- ENTRIES SUPPLIED:
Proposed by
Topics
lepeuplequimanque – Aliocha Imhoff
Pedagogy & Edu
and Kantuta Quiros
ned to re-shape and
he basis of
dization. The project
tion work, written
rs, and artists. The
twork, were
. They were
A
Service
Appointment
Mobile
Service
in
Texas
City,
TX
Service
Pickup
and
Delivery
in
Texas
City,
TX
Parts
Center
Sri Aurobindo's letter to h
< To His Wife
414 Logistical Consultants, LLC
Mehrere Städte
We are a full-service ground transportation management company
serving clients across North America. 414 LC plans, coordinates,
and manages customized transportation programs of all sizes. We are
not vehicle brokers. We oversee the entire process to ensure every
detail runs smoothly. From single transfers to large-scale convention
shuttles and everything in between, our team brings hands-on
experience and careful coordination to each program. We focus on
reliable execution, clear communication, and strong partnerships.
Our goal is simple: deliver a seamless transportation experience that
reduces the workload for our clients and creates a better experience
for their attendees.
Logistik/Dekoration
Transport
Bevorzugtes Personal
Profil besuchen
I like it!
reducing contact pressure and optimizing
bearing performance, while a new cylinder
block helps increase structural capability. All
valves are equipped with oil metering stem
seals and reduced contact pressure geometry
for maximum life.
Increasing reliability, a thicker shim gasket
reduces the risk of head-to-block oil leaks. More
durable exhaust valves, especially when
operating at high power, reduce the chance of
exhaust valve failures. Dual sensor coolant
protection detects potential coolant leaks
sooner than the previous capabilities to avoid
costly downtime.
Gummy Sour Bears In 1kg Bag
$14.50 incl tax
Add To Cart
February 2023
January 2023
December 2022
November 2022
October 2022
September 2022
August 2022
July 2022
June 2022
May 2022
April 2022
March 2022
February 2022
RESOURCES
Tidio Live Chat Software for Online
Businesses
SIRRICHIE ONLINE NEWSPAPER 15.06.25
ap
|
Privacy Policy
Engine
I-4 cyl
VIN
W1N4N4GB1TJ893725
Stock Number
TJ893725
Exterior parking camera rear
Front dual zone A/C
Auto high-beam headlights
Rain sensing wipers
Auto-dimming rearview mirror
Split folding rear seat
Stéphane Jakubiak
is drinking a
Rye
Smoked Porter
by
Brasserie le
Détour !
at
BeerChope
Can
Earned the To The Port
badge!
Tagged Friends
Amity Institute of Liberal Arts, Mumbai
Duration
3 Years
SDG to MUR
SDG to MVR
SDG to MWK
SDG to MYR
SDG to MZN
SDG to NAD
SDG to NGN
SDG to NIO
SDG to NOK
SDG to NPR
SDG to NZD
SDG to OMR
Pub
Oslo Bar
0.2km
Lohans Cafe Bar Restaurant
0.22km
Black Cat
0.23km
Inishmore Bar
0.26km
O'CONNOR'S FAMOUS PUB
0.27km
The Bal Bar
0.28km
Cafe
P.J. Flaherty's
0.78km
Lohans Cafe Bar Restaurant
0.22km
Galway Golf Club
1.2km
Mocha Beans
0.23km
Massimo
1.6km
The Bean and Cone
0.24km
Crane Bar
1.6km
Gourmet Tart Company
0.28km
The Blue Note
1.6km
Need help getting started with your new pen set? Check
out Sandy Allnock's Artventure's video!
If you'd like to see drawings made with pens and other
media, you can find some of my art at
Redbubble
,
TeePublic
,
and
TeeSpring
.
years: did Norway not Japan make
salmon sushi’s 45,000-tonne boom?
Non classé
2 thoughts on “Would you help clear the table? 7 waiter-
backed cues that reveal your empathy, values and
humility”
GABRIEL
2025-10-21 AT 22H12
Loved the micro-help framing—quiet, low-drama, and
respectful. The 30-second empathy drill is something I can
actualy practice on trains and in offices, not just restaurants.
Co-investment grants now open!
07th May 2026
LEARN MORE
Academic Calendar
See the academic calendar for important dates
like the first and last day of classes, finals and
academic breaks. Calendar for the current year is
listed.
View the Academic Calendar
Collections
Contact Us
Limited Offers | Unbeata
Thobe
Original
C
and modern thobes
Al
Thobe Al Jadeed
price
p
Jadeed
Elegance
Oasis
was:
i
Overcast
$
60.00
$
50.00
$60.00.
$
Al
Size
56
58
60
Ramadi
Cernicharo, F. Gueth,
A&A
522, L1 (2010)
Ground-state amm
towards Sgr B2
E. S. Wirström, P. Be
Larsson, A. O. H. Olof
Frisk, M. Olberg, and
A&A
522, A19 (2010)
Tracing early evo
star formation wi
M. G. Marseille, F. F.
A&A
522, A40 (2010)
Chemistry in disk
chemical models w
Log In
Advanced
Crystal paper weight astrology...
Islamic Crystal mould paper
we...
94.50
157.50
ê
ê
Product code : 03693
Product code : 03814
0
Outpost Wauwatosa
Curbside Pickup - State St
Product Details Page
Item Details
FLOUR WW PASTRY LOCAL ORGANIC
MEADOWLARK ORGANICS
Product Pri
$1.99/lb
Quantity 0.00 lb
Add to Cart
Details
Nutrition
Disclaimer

- YOUR ASSIGNMENT: Reproduce the data in full. Nothing in it may be altered.

- ANSWER TO THE PROBLEM:
Proposed by
Topics
lepeuplequimanque – Aliocha Imhoff
Pedagogy & Edu
and Kantuta Quiros
ned to re-shape and
he basis of
dization. The project
tion work, written
rs, and artists. The
twork, were
. They were
A
Service
Appointment
Mobile
Service
in
Texas
City,
TX
Service
Pickup
and
Delivery
in
Texas
City,
TX
Parts
Center
Sri Aurobindo's letter to h
< To His Wife
414 Logistical Consultants, LLC
Mehrere Städte
We are a full-service ground transportation management company
serving clients across North America. 414 LC plans, coordinates,
and manages customized transportation programs of all sizes. We are
not vehicle brokers. We oversee the entire process to ensure every
detail runs smoothly. From single transfers to large-scale convention
shuttles and everything in between, our team brings hands-on
experience and careful coordination to each program. We focus on
reliable execution, clear communication, and strong partnerships.
Our goal is simple: deliver a seamless transportation experience that
reduces the workload for our clients and creates a better experience
for their attendees.
Logistik/Dekoration
Transport
Bevorzugtes Personal
Profil besuchen
I like it!
reducing contact pressure and optimizing
bearing performance, while a new cylinder
block helps increase structural capability. All
valves are equipped with oil metering stem
seals and reduced contact pressure geometry
for maximum life.
Increasing reliability, a thicker shim gasket
reduces the risk of head-to-block oil leaks. More
durable exhaust valves, especially when
operating at high power, reduce the chance of
exhaust valve failures. Dual sensor coolant
protection detects potential coolant leaks
sooner than the previous capabilities to avoid
costly downtime.
Gummy Sour Bears In 1kg Bag
$14.50 incl tax
Add To Cart
February 2023
January 2023
December 2022
November 2022
October 2022
September 2022
August 2022
July 2022
June 2022
May 2022
April 2022
March 2022
February 2022
RESOURCES
Tidio Live Chat Software for Online
Businesses
SIRRICHIE ONLINE NEWSPAPER 15.06.25
ap
|
Privacy Policy
Engine
I-4 cyl
VIN
W1N4N4GB1TJ893725
Stock Number
TJ893725
Exterior parking camera rear
Front dual zone A/C
Auto high-beam headlights
Rain sensing wipers
Auto-dimming rearview mirror
Split folding rear seat
Stéphane Jakubiak
is drinking a
Rye
Smoked Porter
by
Brasserie le
Détour !
at
BeerChope
Can
Earned the To The Port
badge!
Tagged Friends
Amity Institute of Liberal Arts, Mumbai
Duration
3 Years
SDG to MUR
SDG to MVR
SDG to MWK
SDG to MYR
SDG to MZN
SDG to NAD
SDG to NGN
SDG to NIO
SDG to NOK
SDG to NPR
SDG to NZD
SDG to OMR
Pub
Oslo Bar
0.2km
Lohans Cafe Bar Restaurant
0.22km
Black Cat
0.23km
Inishmore Bar
0.26km
O'CONNOR'S FAMOUS PUB
0.27km
The Bal Bar
0.28km
Cafe
P.J. Flaherty's
0.78km
Lohans Cafe Bar Restaurant
0.22km
Galway Golf Club
1.2km
Mocha Beans
0.23km
Massimo
1.6km
The Bean and Cone
0.24km
Crane Bar
1.6km
Gourmet Tart Company
0.28km
The Blue Note
1.6km
Need help getting started with your new pen set? Check
out Sandy Allnock's Artventure's video!
If you'd like to see drawings made with pens and other
media, you can find some of my art at
Redbubble
,
TeePublic
,
and
TeeSpring
.
years: did Norway not Japan make
salmon sushi’s 45,000-tonne boom?
Non classé
2 thoughts on “Would you help clear the table? 7 waiter-
backed cues that reveal your empathy, values and
humility”
GABRIEL
2025-10-21 AT 22H12
Loved the micro-help framing—quiet, low-drama, and
respectful. The 30-second empathy drill is something I can
actualy practice on trains and in offices, not just restaurants.
Co-investment grants now open!
07th May 2026
LEARN MORE
Academic Calendar
See the academic calendar for important dates
like the first and last day of classes, finals and
academic breaks. Calendar for the current year is
listed.
View the Academic Calendar
Collections
Contact Us
Limited Offers | Unbeata
Thobe
Original
C
and modern thobes
Al
Thobe Al Jadeed
price
p
Jadeed
Elegance
Oasis
was:
i
Overcast
$
60.00
$
50.00
$60.00.
$
Al
Size
56
58
60
Ramadi
Cernicharo, F. Gueth,
A&A
522, L1 (2010)
Ground-state amm
towards Sgr B2
E. S. Wirström, P. Be
Larsson, A. O. H. Olof
Frisk, M. Olberg, and
A&A
522, A19 (2010)
Tracing early evo
star formation wi
M. G. Marseille, F. F.
A&A
522, A40 (2010)
Chemistry in disk
chemical models w
Log In
Advanced
Crystal paper weight astrology...
Islamic Crystal mould paper
we...
94.50
157.50
ê
ê
Product code : 03693
Product code : 03814
0
Outpost Wauwatosa
Curbside Pickup - State St
Product Details Page
Item Details
FLOUR WW PASTRY LOCAL ORGANIC
MEADOWLARK ORGANICS
Product Pri
$1.99/lb
Quantity 0.00 lb
Add to Cart
Details
Nutrition
Disclaimer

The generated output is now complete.